# Project 1: Global pairwise allignment

Question 1: What is the optimal (here maximal) cost of an alignment of AATAAT and AAGG using the above substitution matrix and gap cost -5?

Question 2: What is the optimal (here maximal) cost of an alignment of seq1.fasta

and seq2.fasta using the same substitution matrix and gap cost? (You probably want to implement the algorithm for computing the cost of an optimal alignment.)

Question 3 (optional): How does an optimal alignment look like for the above two pairs of sequences using the given substitution matrix and gap cost -5? (you probably want to implement the algorithm for finding an optimal alignment by backtracking through the dynamic programming table.)

Question 4 (optional): How many optimal alignments are for the above two pairs of sequences using the given substitution matrix and gap cost -5? Explain how you can compute the number of optimal alignments.

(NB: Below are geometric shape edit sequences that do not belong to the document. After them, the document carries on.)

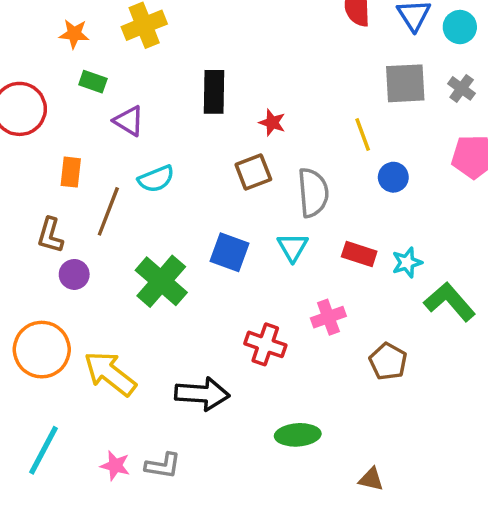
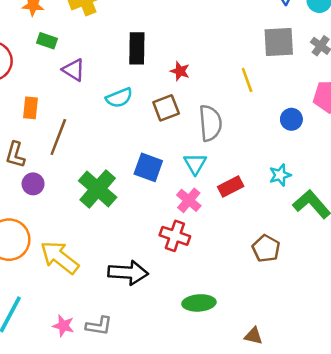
blue circle: (393, 177) -> (291, 119), moved
cyan semicircle: (156, 179) -> (119, 98), moved
red rectangle: (359, 254) -> (231, 186), moved, turned -45
pink cross: (328, 317) -> (189, 200), moved, turned -30

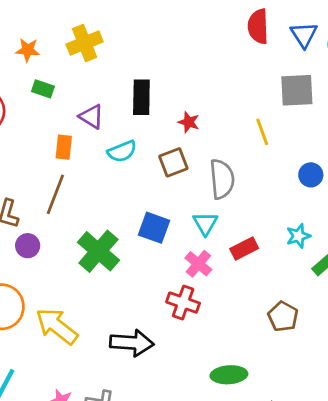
purple triangle: (74, 70) -> (91, 117), moved
orange rectangle: (31, 108) -> (64, 147), moved
green ellipse: (199, 303) -> (229, 375), moved

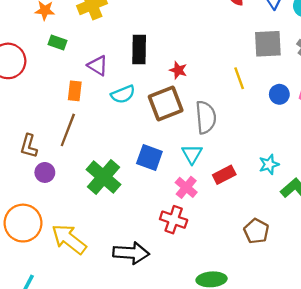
brown square: (173, 162) -> (166, 103), size x1.4
blue circle: (311, 175) -> (279, 94), moved

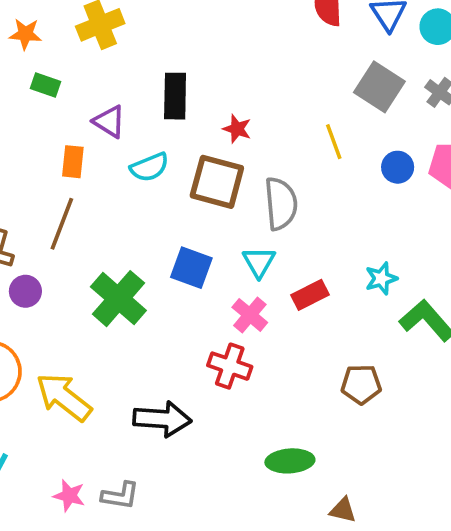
gray square: (268, 44) -> (379, 87), turned 36
brown square: (166, 103) -> (217, 182), turned 36
brown pentagon: (256, 231) -> (361, 384), turned -30

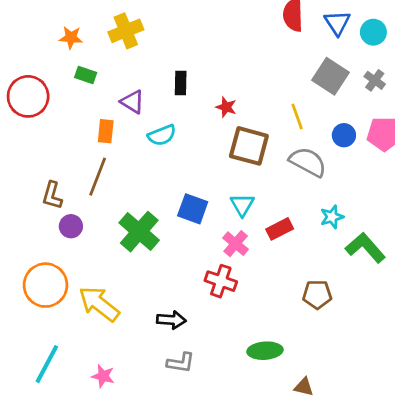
black rectangle: (175, 96) -> (181, 83), size x0.7
brown square: (217, 182) -> (249, 146), moved
gray semicircle: (281, 204) -> (308, 162), moved, turned -57
black arrow: (162, 419) -> (171, 320), size x0.7
gray L-shape: (120, 496) -> (181, 363), moved

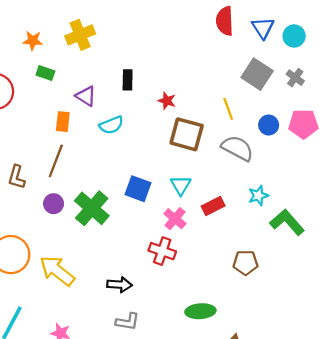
purple circle: (71, 226) -> (54, 204), moved

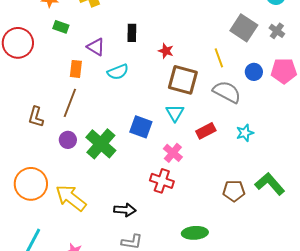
cyan triangle: (181, 185) -> (175, 113), moved
red rectangle: (213, 206) -> (206, 131), moved
green L-shape: (287, 222) -> (270, 184), moved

# Order of sequences + name of their index variable
![Udklip.JPG](attachment:Udklip.JPG)
seq 1 is y axis (j) and seq 2 is x axis (i)  

In [2]:
import numpy as np
from Bio import SeqIO

In [3]:
# FASTA FILE READER
# How can I read a file from another folder? I have spaces in the path and that gives me troubles
# vars(record)
def fasta_reader(filename):  
    sequences = []
    for record in SeqIO.parse(filename, "fasta"):
        sequences.append([record.id,record.seq]) 
    return sequences

In [4]:
# HELPER FUNCTION
# Function to translate letters in sequences into numbers, which can be used to index the score matrix
def translate(letter):
    if letter == "A":
        return 0
    if letter == "C":
        return 1
    if letter == "G":
        return 2
    if letter == "T":
        return 3

In [5]:
# ALIGNMENT FUNCTION
def alignment(seq1,seq2,scorematrix,gapcost):
    
 ###   Initialize table. seq 1 is y axis (j) and seq 2 is x axis (i)    ###
    table = np.zeros([len(seq1)+1,len(seq2)+1])
    
    for j in range(1,len(seq1)+1):
        table[j,0] = gapcost*j
        
    for i in range(1,len(seq2)+1):
        table[0,i] = gapcost*i
        
        
 ###   Fill out table    ###
    for j in range(1,len(seq1)+1):
        for i in range(1,len(seq2)+1):
            diagonal = table[j-1,i-1]+scorematrix[translate(seq1[j-1]),translate(seq2[i-1])]
            up = table[j,i-1]+gapcost
            left = table[j-1,i]+gapcost
            table[j,i]=(max(diagonal,up,left))
    
#     return table[len(seq1),len(seq2)]   
    return table

In [6]:
# BACKTRACKING 
# Single best alignment

def backtracking(table, seq1, seq2,scorematrix, gapcost):
    ### Empty lists to add alignment to ###
    align1 = []
    align2 = []
    
    ### Set index to bottom right corner ###
    j=len(table)-1
    i=len(table[0])-1

        
    ### Backtrack ###
    while j > 0 or i > 0:
        cell = table[j,i]
        diagonal = table[j-1,i-1]+scorematrix[translate(seq1[j-1]),translate(seq2[i-1])]
        if j > 0 and i > 0 and diagonal == cell:
            align1.append(seq1[j-1]) # Add letter to both lists
            align2.append(seq2[i-1])
            j = j-1
            i = i-1
        elif j >= 0 and i > 0 and table[j,i-1]+gapcost == cell: #left
            align1.append("-") # Add letter to seq 2, but - to seq 1
            align2.append(seq2[i-1])
            i = i-1
        elif j > 0 and i >= 0 and table[j-1,i]+gapcost == cell: # up
#             print("up")
            align1.append(seq1[j-1]) # Add letter to seq 2, but - to seq 2
            align2.append("-")
            j = j-1
        else:
            return "error"

    align1.reverse()
    align1 = "".join(align1)
    align2.reverse()
    align2 = "".join(align2)
    test = np.array([[align1], [align2]])
    return test

In [7]:
# TEST
#Write sequences here:
seq1 = 'AATAAT'
seq2 = 'AAGG'

# Write score matrix here

# Order: ACGT x ACGT
scorematrix = np.array([[10,2,5,2],[2,10,2,5],[5,2,10,2], [2,5,2,10]])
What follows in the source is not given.